_Material for the task_.

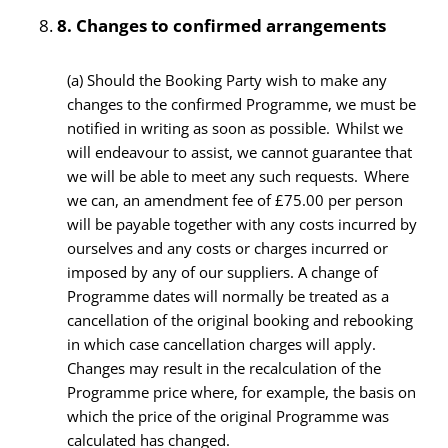
8.
Changes to confirmed arrangements
(a) Should the Booking Party wish to make any
changes to the confirmed Programme, we must be
notified in writing as soon as possible. Whilst we
will endeavour to assist, we cannot guarantee that
we will be able to meet any such requests. Where
we can, an amendment fee of £75.00 per person
will be payable together with any costs incurred by
ourselves and any costs or charges incurred or
imposed by any of our suppliers. A change of
Programme dates will normally be treated as a
cancellation of the original booking and rebooking
in which case cancellation charges will apply.
Changes may result in the recalculation of the
Programme price where, for example, the basis on
which the price of the original Programme was
calculated has changed.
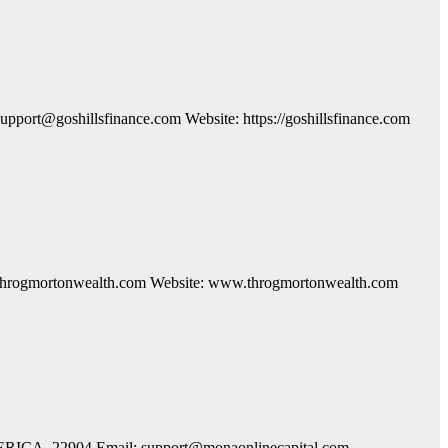
ort@goshillsfinance.com Website: https://goshillsfinance.com
o@throgmortonwealth.com Website: www.throgmortonwealth.com
AMERICA, 22904 Email: support@monaonlinecapital.com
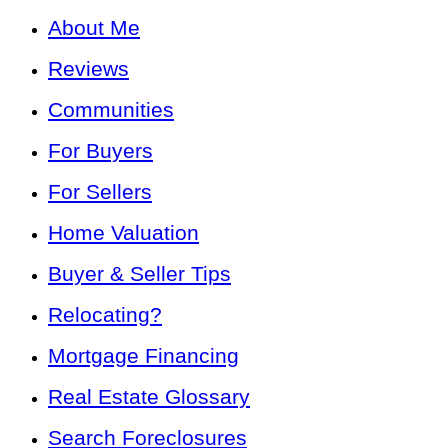
About Me
Reviews
Communities
For Buyers
For Sellers
Home Valuation
Buyer & Seller Tips
Relocating?
Mortgage Financing
Real Estate Glossary
Search Foreclosures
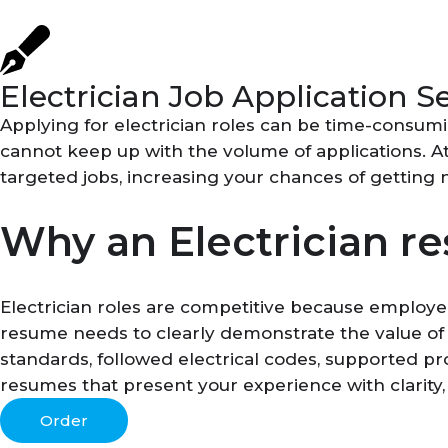
Electrician Job Application S
Applying for electrician roles can be time-consum
cannot keep up with the volume of applications. A
targeted jobs, increasing your chances of getting 
Why an Electrician r
Electrician roles are competitive because employe
resume needs to clearly demonstrate the value of
standards, followed electrical codes, supported pr
resumes that present your experience with clarity,
Order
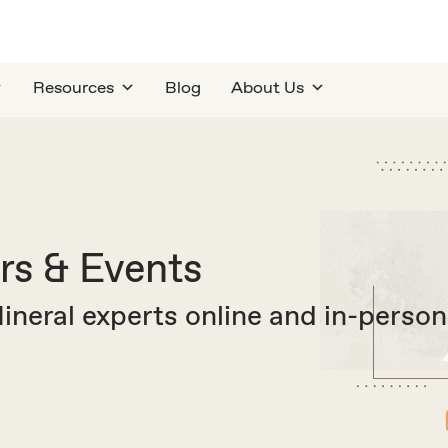
Resources
Blog
About Us
s & Events
neral experts online and in-person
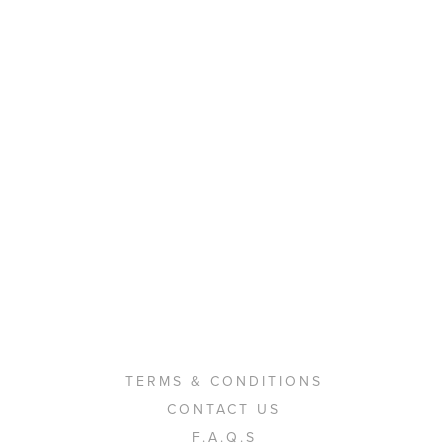
TERMS & CONDITIONS
CONTACT US
F.A.Q.S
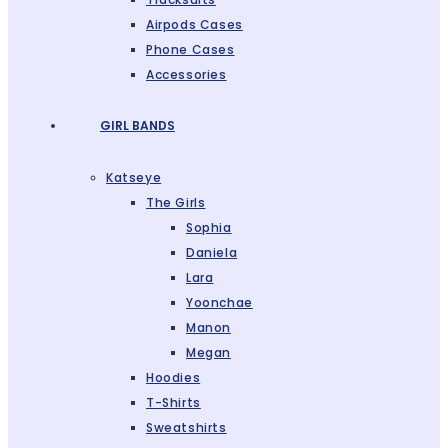
Airpods Cases
Phone Cases
Accessories
GIRL BANDS
Katseye
The Girls
Sophia
Daniela
Lara
Yoonchae
Manon
Megan
Hoodies
T-Shirts
Sweatshirts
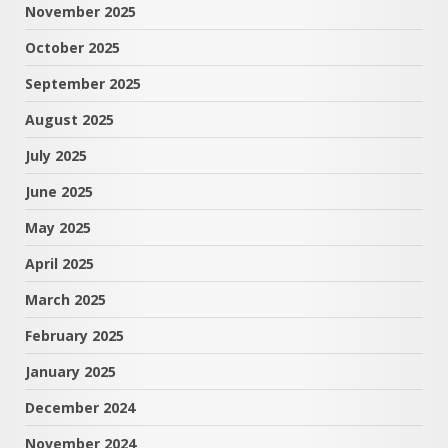
November 2025
October 2025
September 2025
August 2025
July 2025
June 2025
May 2025
April 2025
March 2025
February 2025
January 2025
December 2024
November 2024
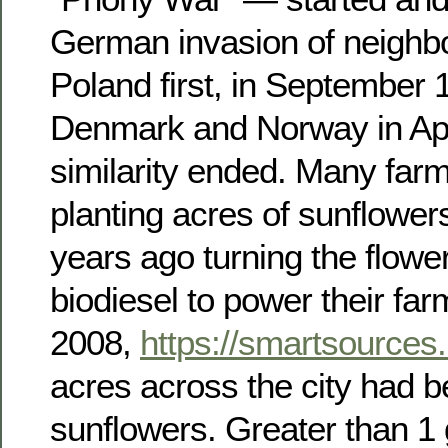
German invasion of neighb
Poland first, in September 
Denmark and Norway in Apri
similarity ended. Many farm
planting acres of sunflower
years ago turning the flowers
biodiesel to power their fa
2008,
https://smartsources.
acres across the city had b
sunflowers. Greater than 1 g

_Exercise objective_. Pictures in the material above should be skipped; print exactly the lines from the one with "Search Foreclosures" through the one with "acres across the city had b".

_Response to this task_.
Search Foreclosures
Electrician Job Application S
Applying for electrician roles can be time-consum
cannot keep up with the volume of applications. A
targeted jobs, increasing your chances of getting 
Why an Electrician r
Electrician roles are competitive because employe
resume needs to clearly demonstrate the value of
standards, followed electrical codes, supported pr
resumes that present your experience with clarity,
Order
Resources
Blog
About Us
s & Events
neral experts online and in-person
TERMS & CONDITIONS
CONTACT US
F.A.Q.S
Airpods Cases
Phone Cases
Accessories
GIRL BANDS
Katseye
The Girls
Sophia
Daniela
Lara
Yoonchae
Manon
Megan
Hoodies
T-Shirts
Sweatshirts
November 2025
October 2025
September 2025
August 2025
July 2025
June 2025
May 2025
April 2025
March 2025
February 2025
January 2025
December 2024
November 2024
German invasion of neighb
Poland first, in September 
Denmark and Norway in Apri
similarity ended. Many farm
planting acres of sunflower
years ago turning the flowers
biodiesel to power their fa
2008,
https://smartsources.
acres across the city had b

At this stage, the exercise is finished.